[[ Supplied entries open ]]

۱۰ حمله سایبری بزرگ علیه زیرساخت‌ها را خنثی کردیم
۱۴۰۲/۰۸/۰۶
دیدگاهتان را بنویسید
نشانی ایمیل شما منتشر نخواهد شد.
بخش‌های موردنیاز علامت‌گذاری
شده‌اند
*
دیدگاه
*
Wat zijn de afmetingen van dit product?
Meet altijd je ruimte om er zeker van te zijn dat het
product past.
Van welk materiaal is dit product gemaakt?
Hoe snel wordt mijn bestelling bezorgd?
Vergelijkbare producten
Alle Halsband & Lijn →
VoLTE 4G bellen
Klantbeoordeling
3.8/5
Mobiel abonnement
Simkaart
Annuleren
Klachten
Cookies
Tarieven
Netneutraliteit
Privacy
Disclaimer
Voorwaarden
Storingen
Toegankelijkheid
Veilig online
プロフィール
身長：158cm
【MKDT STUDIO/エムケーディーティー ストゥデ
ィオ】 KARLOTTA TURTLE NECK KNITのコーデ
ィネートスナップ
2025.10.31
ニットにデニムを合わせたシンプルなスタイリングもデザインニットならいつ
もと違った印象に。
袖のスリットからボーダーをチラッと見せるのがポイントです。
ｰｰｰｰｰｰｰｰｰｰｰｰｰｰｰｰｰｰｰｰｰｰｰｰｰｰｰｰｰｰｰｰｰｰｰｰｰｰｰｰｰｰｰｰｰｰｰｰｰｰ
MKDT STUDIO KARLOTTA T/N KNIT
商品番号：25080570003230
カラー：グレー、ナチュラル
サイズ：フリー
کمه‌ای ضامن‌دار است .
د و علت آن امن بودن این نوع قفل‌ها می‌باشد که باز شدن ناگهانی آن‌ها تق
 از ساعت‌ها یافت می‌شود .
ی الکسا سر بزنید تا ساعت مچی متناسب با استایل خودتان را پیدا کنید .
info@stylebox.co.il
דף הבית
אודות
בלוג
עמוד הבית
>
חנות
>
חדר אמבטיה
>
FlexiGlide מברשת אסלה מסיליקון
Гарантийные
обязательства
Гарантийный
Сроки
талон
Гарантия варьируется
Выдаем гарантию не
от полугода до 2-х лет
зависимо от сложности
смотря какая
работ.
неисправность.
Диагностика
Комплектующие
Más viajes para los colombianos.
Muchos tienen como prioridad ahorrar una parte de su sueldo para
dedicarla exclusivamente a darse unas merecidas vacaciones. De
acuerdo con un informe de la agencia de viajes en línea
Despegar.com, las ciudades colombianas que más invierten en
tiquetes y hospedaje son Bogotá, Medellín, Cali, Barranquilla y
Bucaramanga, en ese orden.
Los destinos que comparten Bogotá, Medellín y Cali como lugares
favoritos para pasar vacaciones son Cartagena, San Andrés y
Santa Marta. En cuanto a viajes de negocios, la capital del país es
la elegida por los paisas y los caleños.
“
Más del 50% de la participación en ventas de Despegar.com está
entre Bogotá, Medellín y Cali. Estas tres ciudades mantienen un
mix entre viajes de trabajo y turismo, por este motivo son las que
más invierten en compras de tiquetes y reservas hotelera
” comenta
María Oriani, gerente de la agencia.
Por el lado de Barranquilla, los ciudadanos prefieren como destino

[[ Supplied entries closed ]]

What is expected:
Write out the entries above word for word.

Written response:
۱۰ حمله سایبری بزرگ علیه زیرساخت‌ها را خنثی کردیم
۱۴۰۲/۰۸/۰۶
دیدگاهتان را بنویسید
نشانی ایمیل شما منتشر نخواهد شد.
بخش‌های موردنیاز علامت‌گذاری
شده‌اند
*
دیدگاه
*
Wat zijn de afmetingen van dit product?
Meet altijd je ruimte om er zeker van te zijn dat het
product past.
Van welk materiaal is dit product gemaakt?
Hoe snel wordt mijn bestelling bezorgd?
Vergelijkbare producten
Alle Halsband & Lijn →
VoLTE 4G bellen
Klantbeoordeling
3.8/5
Mobiel abonnement
Simkaart
Annuleren
Klachten
Cookies
Tarieven
Netneutraliteit
Privacy
Disclaimer
Voorwaarden
Storingen
Toegankelijkheid
Veilig online
プロフィール
身長：158cm
【MKDT STUDIO/エムケーディーティー ストゥデ
ィオ】 KARLOTTA TURTLE NECK KNITのコーデ
ィネートスナップ
2025.10.31
ニットにデニムを合わせたシンプルなスタイリングもデザインニットならいつ
もと違った印象に。
袖のスリットからボーダーをチラッと見せるのがポイントです。
ｰｰｰｰｰｰｰｰｰｰｰｰｰｰｰｰｰｰｰｰｰｰｰｰｰｰｰｰｰｰｰｰｰｰｰｰｰｰｰｰｰｰｰｰｰｰｰｰｰｰ
MKDT STUDIO KARLOTTA T/N KNIT
商品番号：25080570003230
カラー：グレー、ナチュラル
サイズ：フリー
کمه‌ای ضامن‌دار است .
د و علت آن امن بودن این نوع قفل‌ها می‌باشد که باز شدن ناگهانی آن‌ها تق
 از ساعت‌ها یافت می‌شود .
ی الکسا سر بزنید تا ساعت مچی متناسب با استایل خودتان را پیدا کنید .
info@stylebox.co.il
דף הבית
אודות
בלוג
עמוד הבית
>
חנות
>
חדר אמבטיה
>
FlexiGlide מברשת אסלה מסיליקון
Гарантийные
обязательства
Гарантийный
Сроки
талон
Гарантия варьируется
Выдаем гарантию не
от полугода до 2-х лет
зависимо от сложности
смотря какая
работ.
неисправность.
Диагностика
Комплектующие
Más viajes para los colombianos.
Muchos tienen como prioridad ahorrar una parte de su sueldo para
dedicarla exclusivamente a darse unas merecidas vacaciones. De
acuerdo con un informe de la agencia de viajes en línea
Despegar.com, las ciudades colombianas que más invierten en
tiquetes y hospedaje son Bogotá, Medellín, Cali, Barranquilla y
Bucaramanga, en ese orden.
Los destinos que comparten Bogotá, Medellín y Cali como lugares
favoritos para pasar vacaciones son Cartagena, San Andrés y
Santa Marta. En cuanto a viajes de negocios, la capital del país es
la elegida por los paisas y los caleños.
“
Más del 50% de la participación en ventas de Despegar.com está
entre Bogotá, Medellín y Cali. Estas tres ciudades mantienen un
mix entre viajes de trabajo y turismo, por este motivo son las que
más invierten en compras de tiquetes y reservas hotelera
” comenta
María Oriani, gerente de la agencia.
Por el lado de Barranquilla, los ciudadanos prefieren como destino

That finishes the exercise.